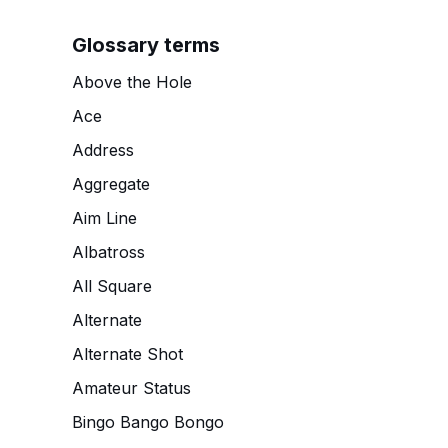
Glossary terms
Above the Hole
Ace
Address
Aggregate
Aim Line
Albatross
All Square
Alternate
Alternate Shot
Amateur Status
Bingo Bango Bongo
* * * *
#### [Exercise objective]
Without changing a word, retype every entry above, but drop its pictures.

#### [Problem solution]
Glossary terms
Above the Hole
Ace
Address
Aggregate
Aim Line
Albatross
All Square
Alternate
Alternate Shot
Amateur Status
Bingo Bango Bongo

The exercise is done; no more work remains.